ChatGPTの画面はどうやって動いているのか

ページを開き直していないのに画面が変わる理由

ChatGPTの画面を使っていると、不思議な感覚があります。
メニューを押しても、会話を指示しても、画面が切り替わっているのに「ページが再読み込みされていない」ように見えます。

これは錯覚ではありません。
実際にページ遷移は起きていません。

従来のWebサイトは「ページ」という単位で動いていましたが、ChatGPTのようなサービスは「アプリ」として動いています。
ブラウザの中でプログラムが実行されている状態です。

従来のWebサイトの動き

まず昔ながらのWebの動きを整理します。

1. URLをクリック
2. サーバにリクエスト送信
3. HTMLが返る
4. 画面全体が描画

この流れを毎回繰り返します。

GET /article.html
||

ページ移動とは、HTMLを丸ごと交換することでした。

* ChatGPT型の動き

ChatGPTでは最初の1回だけページを読み込みます。  
その後は、HTMLを再取得しません。

最初にダウンロードされるもの:

- HTML(骨組み)
- CSS(見た目)
- JavaScript(動作プログラム)

このJavaScriptが、画面操作・通信・描画をすべて担当します。

つまり、画面は「表示されている」のではなく、<strong>ブラウザ内で作られている</strong>のです。
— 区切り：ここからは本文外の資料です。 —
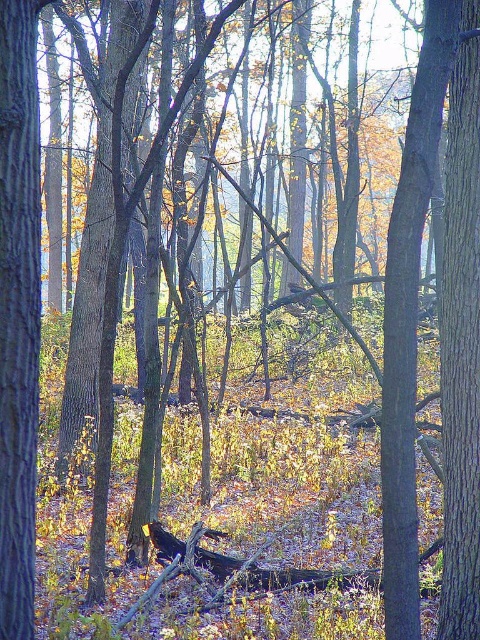 Question: Does smooth brown tree trunk at left have a lesser width compared to smooth bark tree at right?

Choices:
 (A) no
 (B) yes

Answer: (B)

Question: In this image, where is smooth brown tree trunk at center located relative to smooth bark tree at right?

Choices:
 (A) right
 (B) left

Answer: (B)

Question: Among these points, which one is nearest to the camera?

Choices:
 (A) (420, 124)
 (B) (22, 464)

Answer: (A)

Question: Which point is closer to the camera taking this photo?

Choices:
 (A) (23, 552)
 (B) (432, 550)
 (C) (465, 544)
 (D) (476, 198)

Answer: (A)

Question: Which point is closer to the camera taking this photo?

Choices:
 (A) (453, 531)
 (B) (389, 586)
 (C) (27, 349)
 (D) (421, 554)

Answer: (B)

Question: Can you confirm if smooth brown tree trunk at left is positioned to the left of smooth bark tree at right?

Choices:
 (A) yes
 (B) no

Answer: (A) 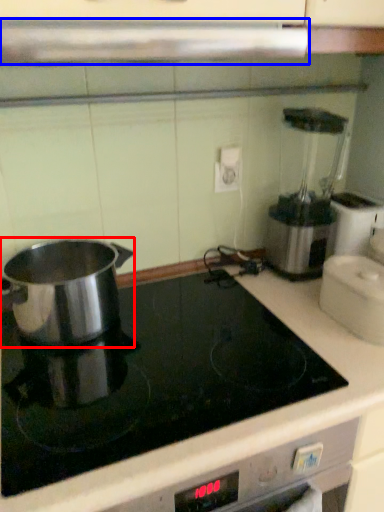 Question: Which object is further to the camera taking this photo, kitchen appliance (highlighted by a red box) or exhaust hood (highlighted by a blue box)?

Choices:
 (A) kitchen appliance
 (B) exhaust hood

Answer: (A) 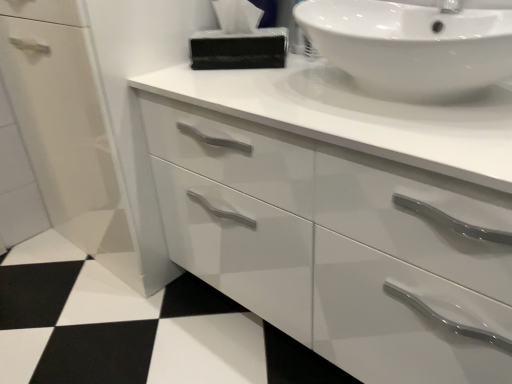 Locate an element on the screen. free space in front of black glossy tissue at upper center is located at coordinates (245, 75). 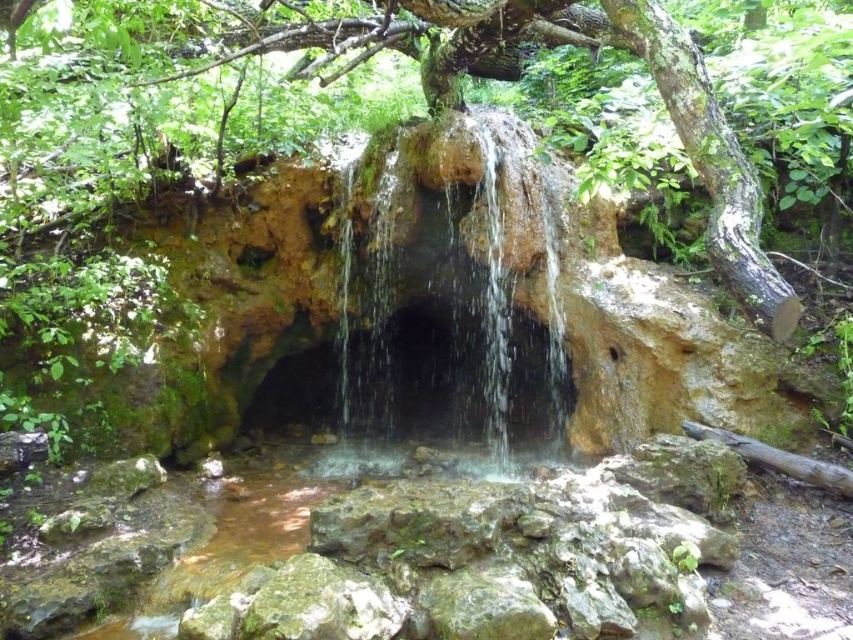 Locate an element on the screen. This screenshot has height=640, width=853. translucent rock waterfall at center is located at coordinates (465, 248).

Can you confirm if translucent rock waterfall at center is positioned above brown rough log at lower right?

Correct, translucent rock waterfall at center is located above brown rough log at lower right.

Who is more forward, (521, 428) or (751, 460)?

Positioned in front is point (751, 460).

Locate an element on the screen. translucent rock waterfall at center is located at coordinates (465, 248).

Which is behind, point (480, 397) or point (466, 13)?

The point (480, 397) is behind.

Is translucent rock waterfall at center closer to the viewer compared to green mossy tree at upper center?

No, it is not.

Is point (387, 147) closer to camera compared to point (692, 58)?

No.

Where is `translucent rock waterfall at center`? Image resolution: width=853 pixels, height=640 pixels. translucent rock waterfall at center is located at coordinates (465, 248).

Between green mossy tree at upper center and brown rough log at lower right, which one is positioned lower?

brown rough log at lower right is lower down.

Locate an element on the screen. green mossy tree at upper center is located at coordinates (665, 108). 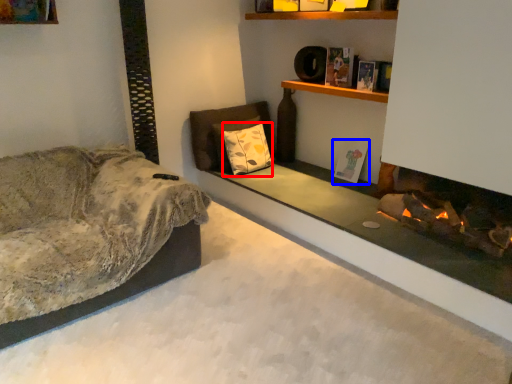 Question: Which object appears closest to the camera in this image, pillow (highlighted by a red box) or book (highlighted by a blue box)?

Choices:
 (A) pillow
 (B) book

Answer: (B) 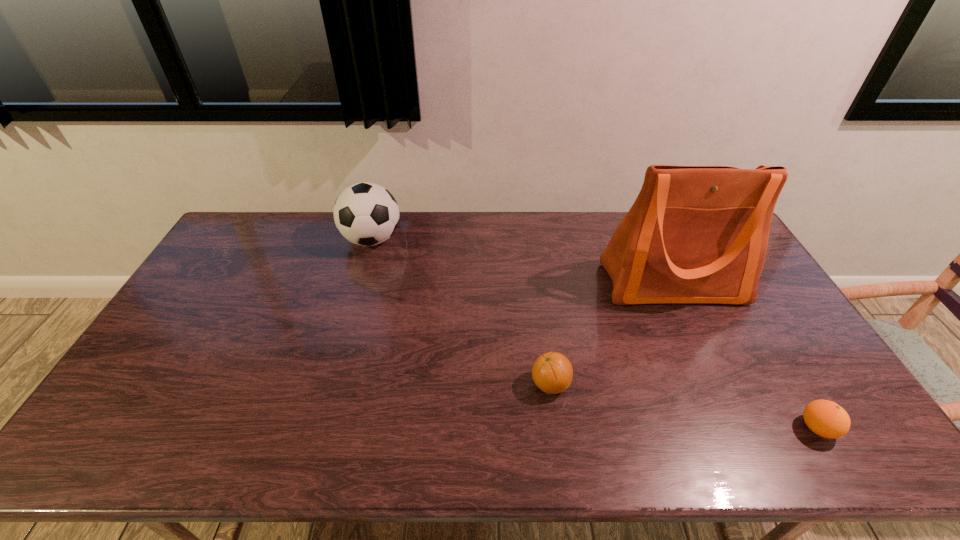 Identify which object is the closest to the leftmost object. Please provide its 2D coordinates. Your answer should be formatted as a tuple, i.e. [(x, y)], where the tuple contains the x and y coordinates of a point satisfying the conditions above.

[(552, 372)]

Image resolution: width=960 pixels, height=540 pixels. In order to click on vacant space that satisfies the following two spatial constraints: 1. on the front side of the right orange; 2. on the right side of the tallest object in this screenshot , I will do `click(738, 428)`.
* SPA(Single Page Application)

この仕組みはSPA(シングルページアプリケーション)と呼ばれます。  
1つのページのまま、内容だけを動的に書き換えます。

画面変更の実態:

>|javascript|
document.querySelector("#app").innerHTML = newContent;
||

ページを移動したのではなく、表示内容を差し替えています。

* メッセージ送信時に起きていること

送信ボタンを押すと、ブラウザはサーバに通信します。  
ただしページ遷移ではありません。

>|javascript|
fetch("/api/chat", {
  method: "POST",
  body: JSON.stringify({ message: "こんにちは" })
});
||

これは「API通信」と呼ばれます。  
HTMLを取得するのではなく、データだけを送受信しています。

* なぜ画面が速く感じるのか

ページ全体を読み込み直さないため、通信量が大幅に減ります。

従来:
- HTML
- CSS
- 画像
- JavaScript

SPA:
- 必要なデータのみ

その結果、ボタン操作に対する反応が即座になります。  
Webサイトというより、スマホアプリに近い動きになります。

* 会話がリアルタイムに表示される仕組み

ChatGPTでは、文章が一気に表示されるのではなく、少しずつ出てきます。  
これは定期通信ではありません。

サーバは生成途中のデータを分割して送り続けています。  
ブラウザは受け取るたびに画面へ追加します。

イメージ:

サーバ → 「こ」  
サーバ → 「こん」  
サーバ → 「こんにちは」

JavaScriptが到着したテキストを逐次描画しています。

* URLが変わるのにページ遷移していない理由

会話を開くとURLが変わりますが、読み込みは起きません。  
これは「履歴API」を使っています。

>|javascript|
history.pushState({}, "", "/c/12345");
||

ブラウザの履歴だけを更新し、画面はそのままです。  
戻るボタンが使えるのはこのためです。

* 注意点:JavaScriptが止まると何もできない

SPAの弱点もあります。  
JavaScriptが動かないと、画面操作が成立しません。

- 古いブラウザ
- 拡張機能の干渉
- スクリプトブロック

この場合、画面は表示されても操作不能になります。

* よくある誤解

「サーバがすべて描画している」と思われがちですが、実際にはブラウザが多くの処理を担当しています。

サーバ:データ生成  
ブラウザ:画面生成

役割が分かれています。

* まとめ:Webサイトとアプリの境界

ChatGPTの画面は、Webページを見ている感覚でも、仕組みはアプリケーションです。  
ブラウザは単なる閲覧ソフトではなく、プログラム実行環境として動いています。

私たちはサイトを操作しているつもりですが、実際にはブラウザ内のプログラムを操作しています。